アキレス腱断裂でも手術はせず、復帰絶望
中井戦後、練習に復帰してからも調子は戻らなかった。70代の母親の介護、子ども3人の育児や家事、もちろん仕事もある。練習後、日によってはコンビニの夜勤もこなす。妻は下半身に生まれつきの障害があり、ときには支援が必要なときもある。
ただ、いずれもこれまで通りの生活習慣であって、肉体のパフォーマンスとは関係がないと斉藤は言う。35歳になって、単に練習の疲れが取れなくなった。
2023年12月に、再度日本ランカーとの試合に挑んだ。だが、試合中の負傷により引き分けとなった。
「パンチをガードしたときに、自分の手が額に当たっておでこが切れました。今まではそんな負傷したことはなかったので、肉体的な疲れが全身に溜まっていたのだと思います」
決定的なことが起きたのはその試合の3カ月後。トレーナーとして勤務先のジムで体を動かしていたところ、ブチッという衝撃音とともに左足に激痛が走った。
「アキレス腱が切れていました。医師から手術のため1週間ほど入院が必要だと言われたのですが、認知症の母の介護もあり、長期間休むわけにはいきません。調べたら海外ではギブスで固定して手術せずに回復を待つ方法もあると知り、シーネという取り外しできるタイプのギブスを使って、松葉杖の生活が半年くらい続きました」
手術を選ばなかったぶん治りは遅かった。ボクシングから離れてまた1年半近くが経った。もう復帰は難しいのか、自分の体の状態を確かめようと久しぶりに練習を再開したのは2025年12月。預かっていた鍵でシャッターを開け、誰もいない夜のジムで黙々とトレーニングするようになった。

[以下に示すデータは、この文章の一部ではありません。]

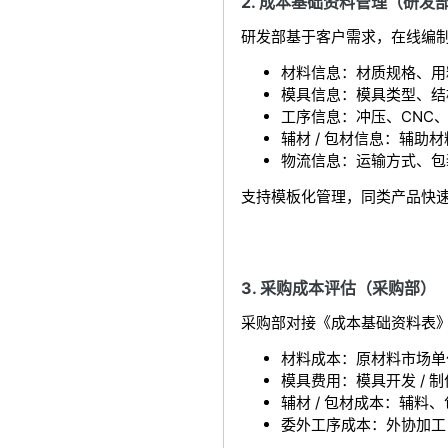
2. 成本基础资料管理（研发
研发部基于客户需求，在线编
材料信息：材质规格、用
模具信息：模具类型、结
工序信息：冲压、CNC
辅材 / 包材信息：辅助
物流信息：运输方式、包
支持模板化管理，同类产品快
3. 采购成本评估（采购部）
采购部对接《成本基础资料表
材料成本：原材料市场单
模具费用：模具开发 / 
辅材 / 包材成本：辅料
委外工序成本：外协加工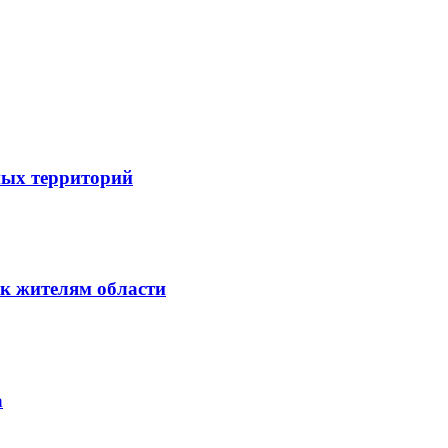
ных территорий
к жителям области
а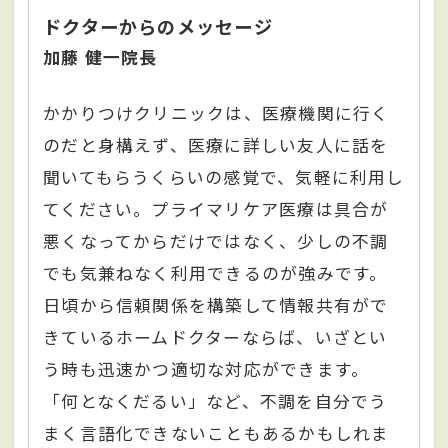
ドクターからのメッセージ
加藤 健一院長
かかりつけクリニックは、医療機関に行く
のだと身構えず、医療に詳しい友人に話を
聞いてもらうくらいの感覚で、気軽に利用し
てください。プライマリケア医療は具合が
悪くなってからだけではなく、少しの不調
でも気兼ねなく利用できるのが強みです。
日頃から信頼関係を構築して情報共有がで
きているホームドクターならば、いざとい
う時も迅速かつ適切な対応ができます。
「何となくだるい」など、不調を自分でう
まく言語化できないこともあるかもしれま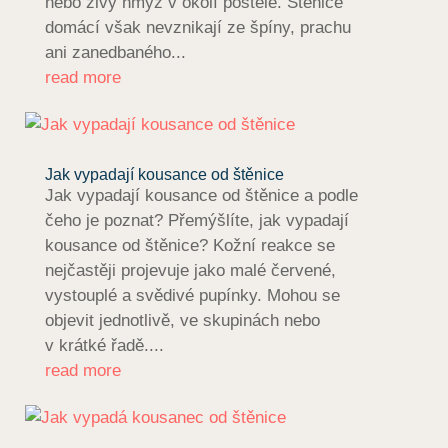
nebo živý hmyz v okolí postele. Štěnice
domácí však nevznikají ze špíny, prachu
ani zanedbaného...
read more
Jak vypadají kousance od štěnice
Jak vypadají kousance od štěnice a podle
čeho je poznat? Přemýšlíte, jak vypadají
kousance od štěnice? Kožní reakce se
nejčastěji projevuje jako malé červené,
vystouplé a svědivé pupínky. Mohou se
objevit jednotlivě, ve skupinách nebo
v krátké řadě....
read more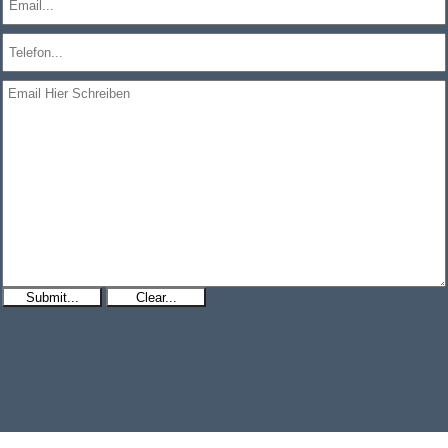
Submit...
Clear...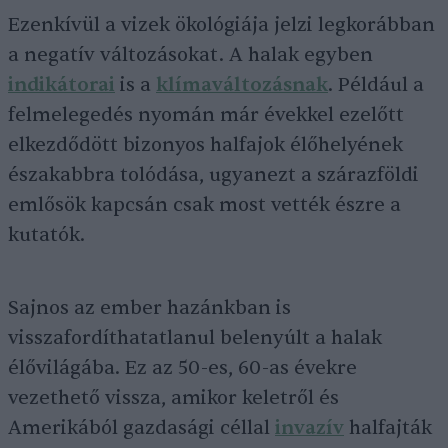
Ezenkívül a vizek ökológiája jelzi legkorábban
a negatív változásokat. A halak egyben
indikátorai
is a
klímaváltozásnak
. Például a
felmelegedés nyomán már évekkel ezelőtt
elkezdődött bizonyos halfajok élőhelyének
északabbra tolódása, ugyanezt a szárazföldi
emlősök kapcsán csak most vették észre a
kutatók.
Sajnos az ember hazánkban is
visszafordíthatatlanul belenyúlt a halak
élővilágába. Ez az 50-es, 60-as évekre
vezethető vissza, amikor keletről és
Amerikából gazdasági céllal
invazív
halfajták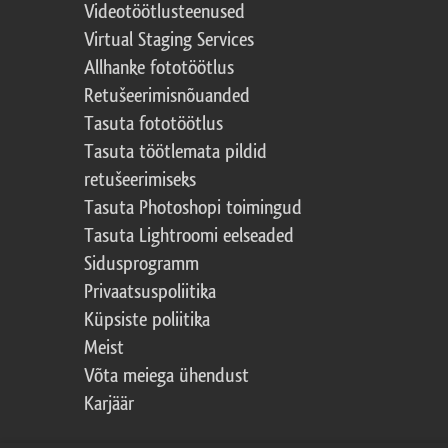
Videotöötlusteenused
Virtual Staging Services
Allhanke fototöötlus
Retušeerimisnõuanded
Tasuta fototöötlus
Tasuta töötlemata pildid
retušeerimiseks
Tasuta Photoshopi toimingud
Tasuta Lightroomi eelseaded
Sidusprogramm
Privaatsuspoliitika
Küpsiste poliitika
Meist
Võta meiega ühendust
Karjäär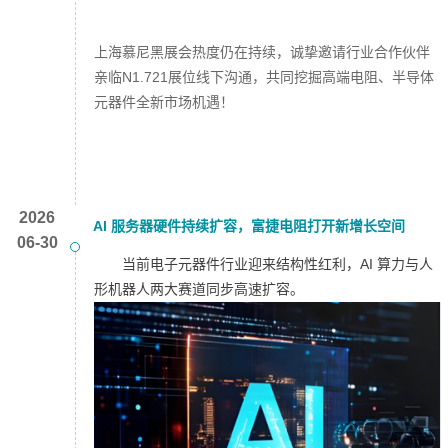
上海慕尼黑展会热度仍在持续，诚挚邀请行业合作伙伴
亲临N1.721展位线下沟通，共同挖掘高端电阻、半导体
元器件全新市场机遇！
2026
AI 服务器硬件持续扩容，富捷电阻打开新增长空间
06-30
当前电子元器件行业迎来结构性红利，AI 算力与人
形机器人两大赛道同步高速扩容。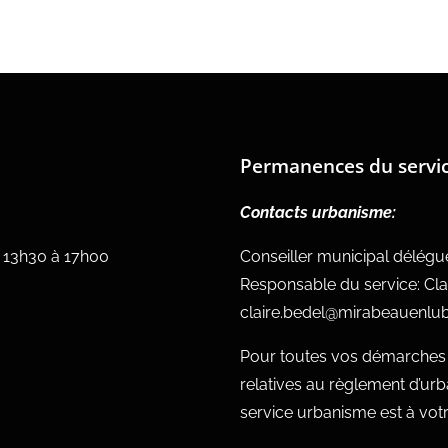
Permanences du servi
Contacts urbanisme:
e 13h30 à 17h00
Conseiller municipal délég
Responsable du service: Cla
claire.bedel@mirabeauenlub
Pour toutes vos démarches c
relatives au règlement d’ur
service urbanisme est à votre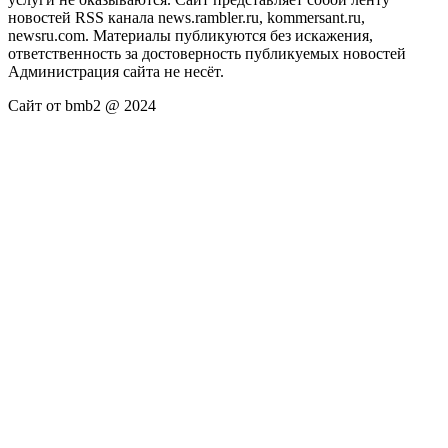
новостей RSS канала news.rambler.ru, kommersant.ru,
newsru.com. Материалы публикуются без искажения,
ответственность за достоверность публикуемых новостей
Администрация сайта не несёт.
Сайт от bmb2 @ 2024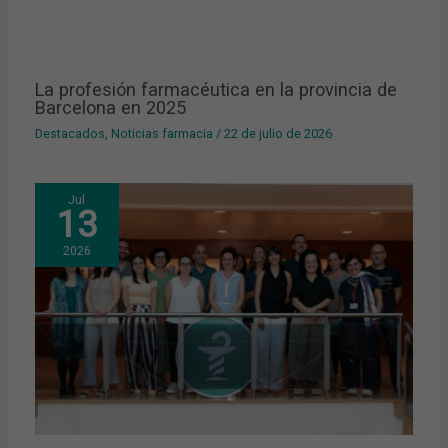
La profesión farmacéutica en la provincia de
Barcelona en 2025
Destacados
,
Noticias farmacia
/
22 de julio de 2026
Jul
13
2026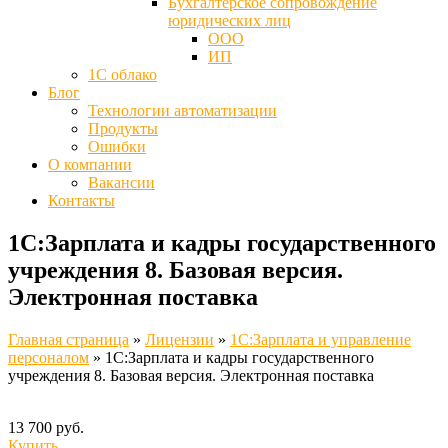
Бухгалтерское сопровождение
юридических лиц
ООО
ИП
1С облако
Блог
Технологии автоматизации
Продукты
Ошибки
О компании
Вакансии
Контакты
1С:Зарплата и кадры государственного
учреждения 8. Базовая версия.
Электронная поставка
Главная страница
»
Лицензии
»
1С:Зарплата и управление
персоналом
»
1С:Зарплата и кадры государственного
учреждения 8. Базовая версия. Электронная поставка
13 700 руб.
Купить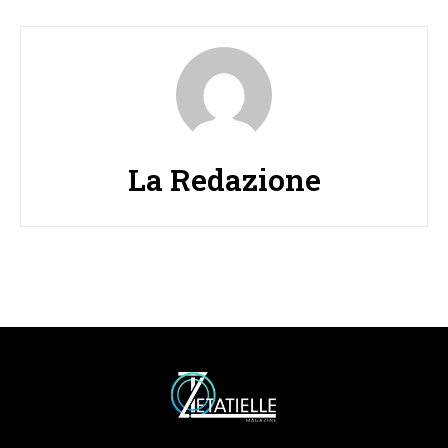
La Redazione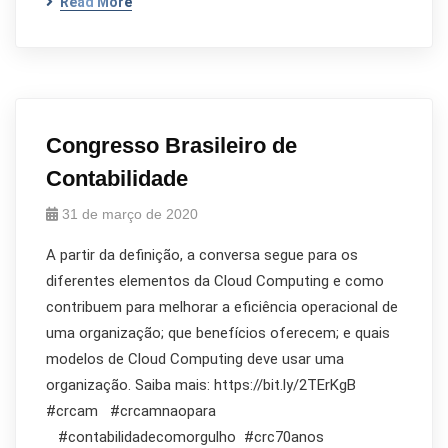
Read More
Congresso Brasileiro de
Contabilidade
31 de março de 2020
A partir da definição, a conversa segue para os
diferentes elementos da Cloud Computing e como
contribuem para melhorar a eficiência operacional de
uma organização; que benefícios oferecem; e quais
modelos de Cloud Computing deve usar uma
organização. Saiba mais: https://bit.ly/2TErKgB
#crcam #crcamnaopara
#contabilidadecomorgulho #crc70anos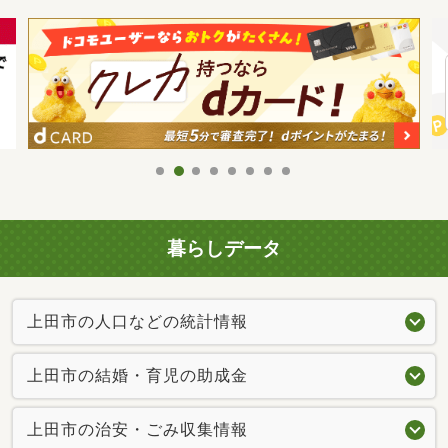
暮らしデータ
上田市の人口などの統計情報
上田市の結婚・育児の助成金
上田市の治安・ごみ収集情報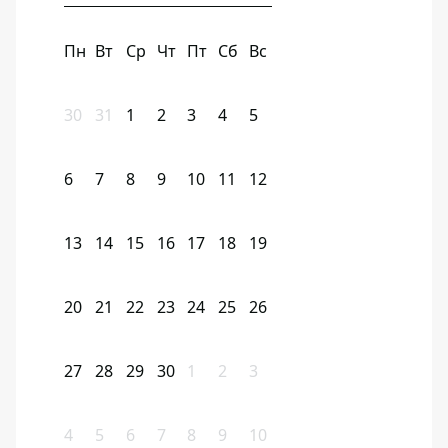
Пн
Вт
Ср
Чт
Пт
Сб
Вс
30
31
1
2
3
4
5
6
7
8
9
10
11
12
13
14
15
16
17
18
19
20
21
22
23
24
25
26
27
28
29
30
1
2
3
4
5
6
7
8
9
10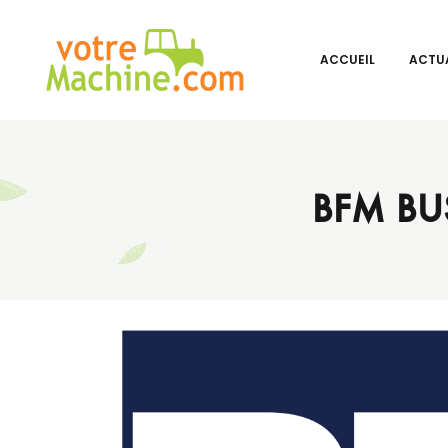
ACCUEIL
ACTUA
BFM BU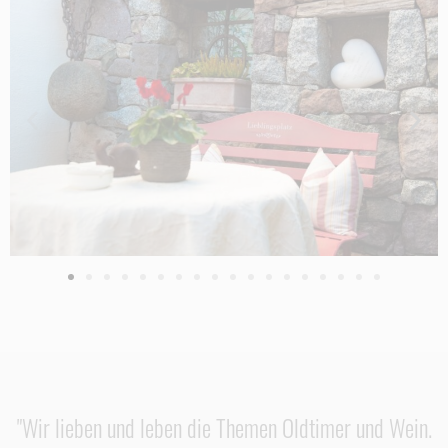
"Wir lieben und leben die Themen Oldtimer und Wein.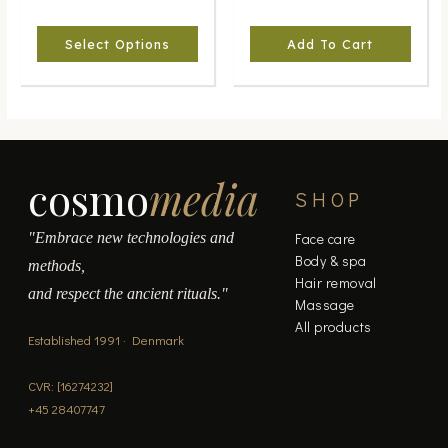
be
chosen
Select Options
Add To Cart
on
the
product
page
cosmo
media
SHOP
"Embrace new technologies and
Face care
Body & spa
methods,
Hair removal
and respect the ancient rituals."
Massage
All products
Established 1991 · Denmark
CVR: [16274232]
+45 28407747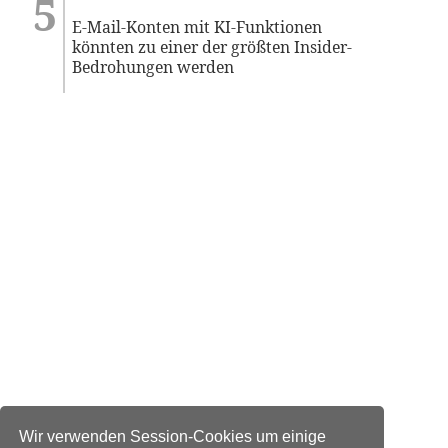
E-Mail-Konten mit KI-Funktionen
könnten zu einer der größten Insider-
Bedrohungen werden
Wir verwenden Session-Cookies um einige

クリスマスも一人で練習をしていると、会長がジムの扉を開いた。「ウチじゃ食べ切れないから」と、ケーキの入った箱を手渡された。封が開いていなかったので、恐らく子どものいる斉藤のために用意していたものだろう。
「再開のため鍵を預かってから、毎日来て練習しているのを知っていたのだと思います。クリスマスの日はそれを確かめに来られたんじゃないかと思います」
それからしばらくしてトレーナーを通じて、3月に引退試合を組むとの連絡があった。